Federer was born July 23, 1920, in Vienna. After emigrating to the US in 1938, he studied mathematics and physics at the University of California, Berkeley, earning the Ph.D. as a student of A.P. Morse in 1944. He then spent virtually his entire career as a member of the Brown University Mathematics Department, where he currently holds the title of Professor Emeritus.
Federer's mathematical work separates thematically into the periods before and after his watershed 1960 paper Normal and integral currents, co-authored with Brown colleague Wendell Fleming. That paper provided the first satisfactory general solution to the so-called Plateau problem--the problem of finding a (k+1)-dimensional least-area surface spanning a given k-dimensional boundary cycle in n-dimensional Euclidean space. Their solution inaugurated a new and fruitful period of research on a large class of geometric variational problems--especially minimal surfaces--via what came to be known as Geometric Measure Theory.
Federer is a member of the National Academy of Sciences.
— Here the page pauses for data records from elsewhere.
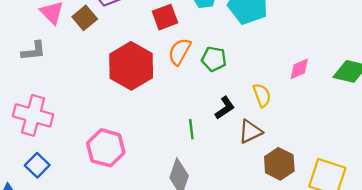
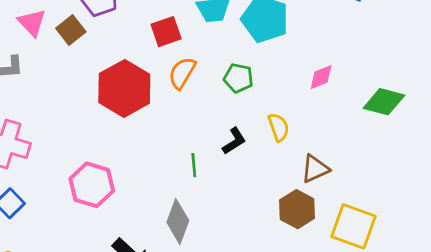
green pentagon: (214, 59) -> (238, 78), moved
pink diamond: (299, 69) -> (321, 77), moved
brown triangle: (250, 131) -> (315, 169), moved

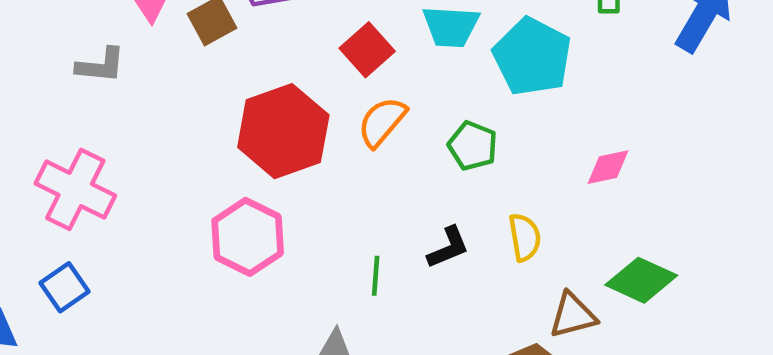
red square: (166, 32) -> (367, 50), turned -32
green diamond: (384, 102) -> (641, 280), moved
pink hexagon: (92, 185) -> (248, 237), moved

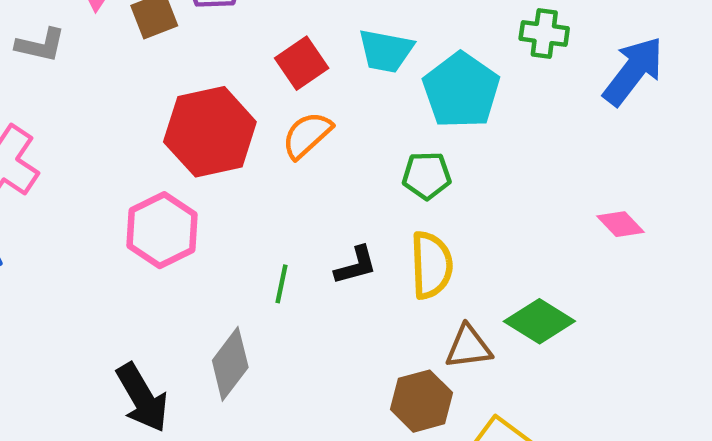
green pentagon: (473, 146) -> (427, 175), moved, turned -30
pink diamond: (608, 167) -> (620, 224), moved, turned 51
yellow semicircle: (525, 237) -> (431, 265), size x1.4

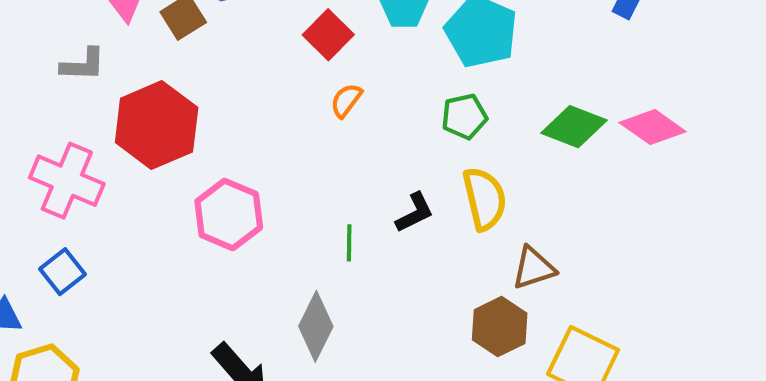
red hexagon: (210, 132) -> (157, 125), moved
orange semicircle: (307, 135) -> (346, 100), size x0.7
pink diamond: (620, 224) -> (653, 127), size x1.4
green diamond: (539, 321) -> (574, 127), moved

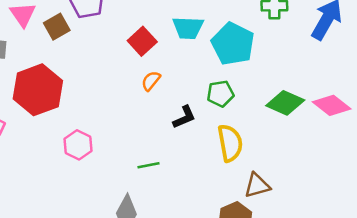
black L-shape: (415, 213) -> (184, 117), moved
pink hexagon: (229, 214) -> (78, 145), size x0.7
green line: (349, 243) -> (149, 165), turned 75

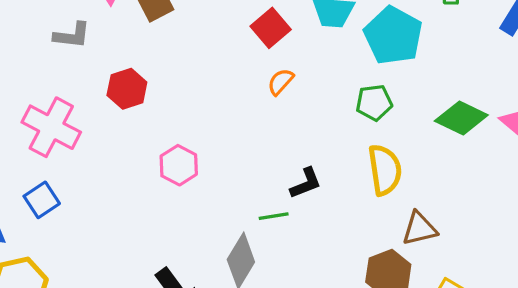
red hexagon: (38, 90) -> (127, 89), size x0.6
black L-shape: (184, 117) -> (306, 183), moved
green line: (149, 165) -> (274, 216), moved

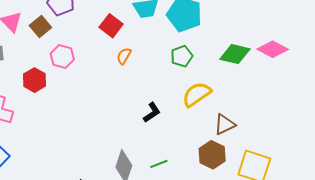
pink hexagon: (179, 165) -> (62, 56), moved
yellow semicircle: (385, 170) -> (197, 94), turned -104
green line: (274, 216) -> (159, 164), moved

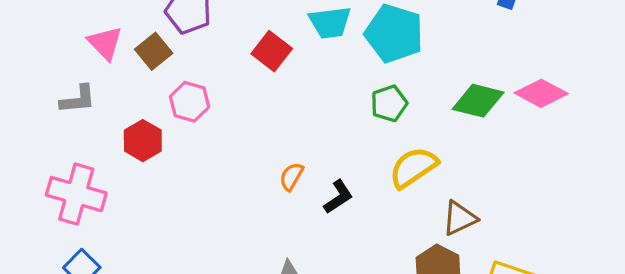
orange semicircle: (124, 56) -> (291, 177), moved

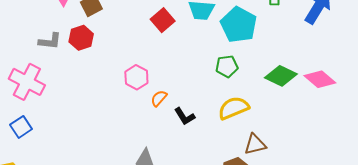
gray L-shape: (78, 99) -> (50, 41), moved
pink hexagon: (190, 102) -> (136, 77), moved
red hexagon: (143, 141) -> (81, 38), moved
black L-shape: (338, 197) -> (185, 116), turned 80

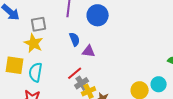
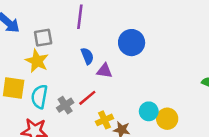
blue circle: (98, 15) -> (132, 43), moved
gray cross: (82, 83) -> (65, 105), moved
cyan circle: (159, 84) -> (149, 111), moved

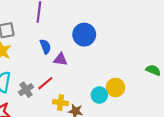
yellow circle: (167, 119) -> (115, 87), moved
yellow cross: (104, 120) -> (60, 103), turned 32

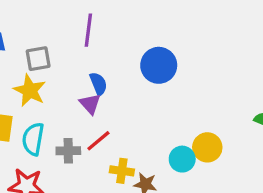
purple triangle: (60, 59) -> (90, 104), moved, turned 40
gray cross: (26, 90) -> (68, 151), turned 32

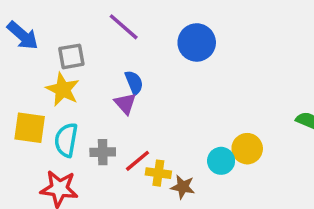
purple line: (88, 30) -> (124, 27), turned -56
blue circle: (159, 65) -> (197, 42), moved
red line: (98, 141) -> (138, 161), moved

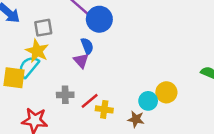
blue circle: (197, 42) -> (99, 19), moved
cyan semicircle: (66, 140) -> (29, 67), moved, turned 30
brown star: (183, 187) -> (136, 119), moved

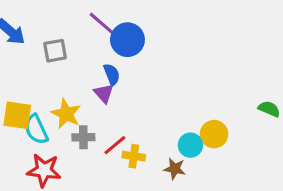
yellow star: (37, 51) -> (66, 114), moved
cyan semicircle: (29, 67) -> (36, 129), moved, turned -65

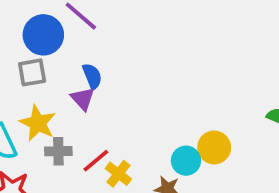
blue circle: (127, 40) -> (43, 35), moved
gray square: (55, 51) -> (32, 72), moved
yellow cross: (134, 156) -> (118, 174), turned 30

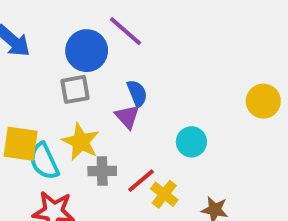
yellow circle: (214, 147) -> (263, 101), moved
cyan circle: (186, 161) -> (191, 142), moved

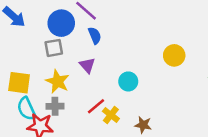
blue semicircle: (137, 93) -> (95, 36), moved
cyan semicircle: (44, 161) -> (26, 109), moved
gray cross: (102, 171) -> (55, 106), moved

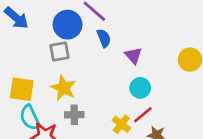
purple triangle: (87, 65) -> (133, 56), moved
gray cross: (55, 106) -> (74, 115), moved
red line: (96, 106) -> (143, 115), moved

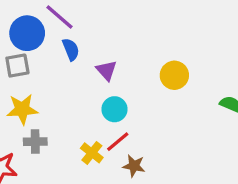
yellow star: (63, 88) -> (22, 109), turned -30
In 1987, he and Fleming won the American Mathematical Society's Steele Prize "for their pioneering work in Normal and Integral currents."
During the 15 years or so years prior to that paper, Federer worked at the technical interface of geometry and measure theory. He focused particularly on surface area, rectifiability of sets, and the extent to which one could substitute rectifiability for smoothness in the analysis of surfaces. His 1947 paper on the rectifiable subsets of n-space characterized purely unrectifiable sets by their "invisibility" under almost all projections. A. S. Besicovitch had proven this for 1-dimensional sets in the plane, but Federer's generalization, valid for subsets of arbitrary dimension in any Euclidean space, was a major technical accomplishment, and later played a key role in Normal and Integral Currents.
In 1958, Federer wrote Curvature Measures, a paper that took some early steps toward understanding second-order properties of surfaces lacking the differentiability properties typically assumed in order to discuss curvature. He also developed and named what he called the "co-area formula" in that paper. That formula has become a standard analytical tool.
Federer is perhaps best known for his treatise Geometric Measure Theory ("GMT"), published in 1969. Intended as both a text and a reference work, the book is unusually complete, general and authoritative: Its nearly 600 pages cover a substantial amount of linear and multilinear algebra, give a profound treatment of measure theory, integration and differentiation, and then move on to rectifiability, theory of currents, and finally, variational applications. Nevertheless, the book's unique style exhibits a rare and artistic economy that still inspires admiration, respect--and exasperation.
Federer's wrote more than thirty research papers in addition to the book GMT. The Mathematics Genealogy Project assigns him nine Ph.D. students and well over a hundred subsequent descendants. His most productive students include the late Frederick J. Almgren Jr (1933-1997 ) a professor at Princeton for 35 years, and his last student, Robert Hardt, now at Rice University.